Собрав объяснительные, разрешили выпускать альманах дальше, правда, все материалы пришлось носить на визу комиссару (была такая должность в штабе ССО). Когда же вернулись в Киев, в деканате на доске объявлений висел приказ о нашем исключении. Меня — со второго курса, Виталия — с четвертого. Вот так погуляли просторами целинных степей! Пошли с горя на «Кукушку», любимое «злачное» место студентов, — открытое кафе на Петровской аллее. «Целинных» денег хватило на «отвальную».
— Давай и Васю Чапая помянем, — сказал Виталий. — Не самый подлый, человек. В общем-то, пострадал ни за что, можно сказать.
…Вышел из машины, поднял голову и сразу уперся в наши окна. С ума сойти и не жить! Балкон, как был застеклен самодельными лагами — тесть покойный с ее братом, то есть, моим шурином, на «Ленкузнице» работали, оттуда и материалы таскали через забор, — так и стоит по сей день. Надо же! Сколько лет прошло? Не лет — жизней! И вот сегодня — когда ни конторы, ни семьи, ни людей многих на свете нет, а те, советских времен алюминиевые стропила, вынесенные за две поллитры с территории завода, тоже, кстати, давно почившего в бозе, возвышаются до сих пор на нашем — бывшем — балконе! Там и столик должен быть, раскладной, из такого же металла, по вечерам с друзьями пиво пили, крутили гибкие пластинки под рюмашку.

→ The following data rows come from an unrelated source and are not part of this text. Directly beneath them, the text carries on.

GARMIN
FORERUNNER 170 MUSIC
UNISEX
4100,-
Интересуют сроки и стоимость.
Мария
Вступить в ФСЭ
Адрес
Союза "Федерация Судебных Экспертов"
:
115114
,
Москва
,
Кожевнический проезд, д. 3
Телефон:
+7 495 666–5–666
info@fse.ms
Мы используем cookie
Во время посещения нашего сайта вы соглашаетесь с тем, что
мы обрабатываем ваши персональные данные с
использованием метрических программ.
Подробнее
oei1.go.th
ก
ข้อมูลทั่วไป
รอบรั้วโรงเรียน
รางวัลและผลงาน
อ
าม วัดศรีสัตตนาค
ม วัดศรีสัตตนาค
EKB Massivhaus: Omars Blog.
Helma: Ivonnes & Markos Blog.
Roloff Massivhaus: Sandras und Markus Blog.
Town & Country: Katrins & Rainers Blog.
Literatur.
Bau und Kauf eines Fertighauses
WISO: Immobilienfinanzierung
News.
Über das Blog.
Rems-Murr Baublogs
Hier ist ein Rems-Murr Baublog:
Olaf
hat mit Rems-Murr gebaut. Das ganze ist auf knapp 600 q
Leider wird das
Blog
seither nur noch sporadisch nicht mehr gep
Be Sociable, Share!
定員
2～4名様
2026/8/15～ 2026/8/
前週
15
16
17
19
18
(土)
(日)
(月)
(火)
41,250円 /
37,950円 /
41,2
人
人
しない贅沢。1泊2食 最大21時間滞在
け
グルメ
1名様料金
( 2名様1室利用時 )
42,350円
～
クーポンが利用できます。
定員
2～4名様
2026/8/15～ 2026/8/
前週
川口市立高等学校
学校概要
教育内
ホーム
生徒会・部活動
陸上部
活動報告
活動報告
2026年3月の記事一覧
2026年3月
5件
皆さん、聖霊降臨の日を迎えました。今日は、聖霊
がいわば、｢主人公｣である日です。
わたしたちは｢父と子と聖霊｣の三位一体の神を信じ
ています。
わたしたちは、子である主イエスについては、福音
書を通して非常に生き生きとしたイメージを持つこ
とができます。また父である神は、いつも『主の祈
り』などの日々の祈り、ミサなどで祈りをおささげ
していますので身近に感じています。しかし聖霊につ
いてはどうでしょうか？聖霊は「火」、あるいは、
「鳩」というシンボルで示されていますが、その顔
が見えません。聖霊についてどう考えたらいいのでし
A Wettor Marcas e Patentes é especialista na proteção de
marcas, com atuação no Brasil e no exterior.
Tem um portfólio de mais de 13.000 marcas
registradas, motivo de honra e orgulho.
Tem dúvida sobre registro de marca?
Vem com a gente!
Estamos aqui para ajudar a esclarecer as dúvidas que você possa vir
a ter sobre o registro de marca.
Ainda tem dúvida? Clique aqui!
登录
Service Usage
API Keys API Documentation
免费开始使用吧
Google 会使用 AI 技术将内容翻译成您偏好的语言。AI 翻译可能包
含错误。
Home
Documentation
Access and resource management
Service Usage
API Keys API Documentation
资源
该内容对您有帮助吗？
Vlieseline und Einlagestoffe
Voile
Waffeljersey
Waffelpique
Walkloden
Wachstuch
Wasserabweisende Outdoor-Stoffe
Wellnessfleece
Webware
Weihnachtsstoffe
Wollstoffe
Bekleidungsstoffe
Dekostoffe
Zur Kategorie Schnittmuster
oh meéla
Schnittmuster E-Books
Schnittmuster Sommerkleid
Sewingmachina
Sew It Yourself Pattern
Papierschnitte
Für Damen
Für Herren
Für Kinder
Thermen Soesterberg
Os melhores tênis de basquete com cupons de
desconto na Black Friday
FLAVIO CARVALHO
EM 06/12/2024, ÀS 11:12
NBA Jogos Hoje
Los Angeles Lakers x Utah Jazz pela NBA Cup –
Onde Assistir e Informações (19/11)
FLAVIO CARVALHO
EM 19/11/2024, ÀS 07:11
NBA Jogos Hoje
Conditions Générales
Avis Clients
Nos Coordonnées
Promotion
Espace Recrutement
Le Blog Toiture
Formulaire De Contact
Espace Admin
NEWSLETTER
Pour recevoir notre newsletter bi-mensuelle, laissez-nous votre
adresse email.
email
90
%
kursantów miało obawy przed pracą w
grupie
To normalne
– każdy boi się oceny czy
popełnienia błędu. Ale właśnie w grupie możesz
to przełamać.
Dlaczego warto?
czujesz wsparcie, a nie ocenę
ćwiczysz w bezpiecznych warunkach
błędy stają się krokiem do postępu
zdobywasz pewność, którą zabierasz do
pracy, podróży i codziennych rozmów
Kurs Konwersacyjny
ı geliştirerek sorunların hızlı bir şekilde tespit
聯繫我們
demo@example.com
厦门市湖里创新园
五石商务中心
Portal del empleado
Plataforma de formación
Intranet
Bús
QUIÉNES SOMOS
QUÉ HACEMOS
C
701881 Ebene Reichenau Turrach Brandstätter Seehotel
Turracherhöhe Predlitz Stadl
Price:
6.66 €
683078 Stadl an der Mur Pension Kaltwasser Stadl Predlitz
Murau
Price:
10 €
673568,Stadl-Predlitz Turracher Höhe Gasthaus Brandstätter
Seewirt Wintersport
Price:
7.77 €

А Виталия Сестроецкого недавно встретил: преуспевает, возглавляет солидный украино-американский фонд или, как сам говорит «фундацию» под патронатом Сороса. На «Лексусе» с охраной человек ездит! Столкнулись лицом к лицу на базаре — на Печерском рынке. Там все козырные живут — и депутаты, и министры — элита, в общем. Я, честно говоря, заночевал у одной зазнобы, но не в высотных домах, откуда у меня такие знакомые? В пятиэтажке, «хрущевке», в доме, где в годы нашего детства был продуктовый магазин, сейчас автосалон «Пежо». Тогда со школы добирались сюда, на окраину, на стареньком трамвае «тридцатке», ходившей от Печерского моста до вокзала. Сейчас — престижный район, депутаты живут! Отошли в сторону, народу на этом рынке — тьма, к тому же, кажется, нерабочий день. Мне то — по барабану, каждый день — выходной.
Он обрадовался, дергает меня за куртку, кульками по ногам бьет, слюной брызжет во все стороны, орет, люди оглядываются. Терпеть не могу этих встреч со старыми друзьями, полузабытыми знакомыми из тех, прошлых жизней. Глупые вопросы: «Где ты сейчас?», «Женат?», «Дети есть? А внуки?», «А я, представляешь, дед уже!». После каждой такой встречи жить не хочется.
— Ты помнишь, Зуб, как мы в Кустанае хулиганили? Высокий класс, доложу тебе! Подшивка «Горизонта» осталась? Я часто на дОсуге листаю — представь себе, весьма, весьма… И, знаешь, что еще вспоминаю? Как однажды, уже после того, что с нами произошло, столкнулись случайно в Золотоворотском скверике. Ты говоришь: «Пластинку Окуджавы достал, поехали ко мне, на Пархоменко, послушаем!» И закатились на всю ночь, помнишь?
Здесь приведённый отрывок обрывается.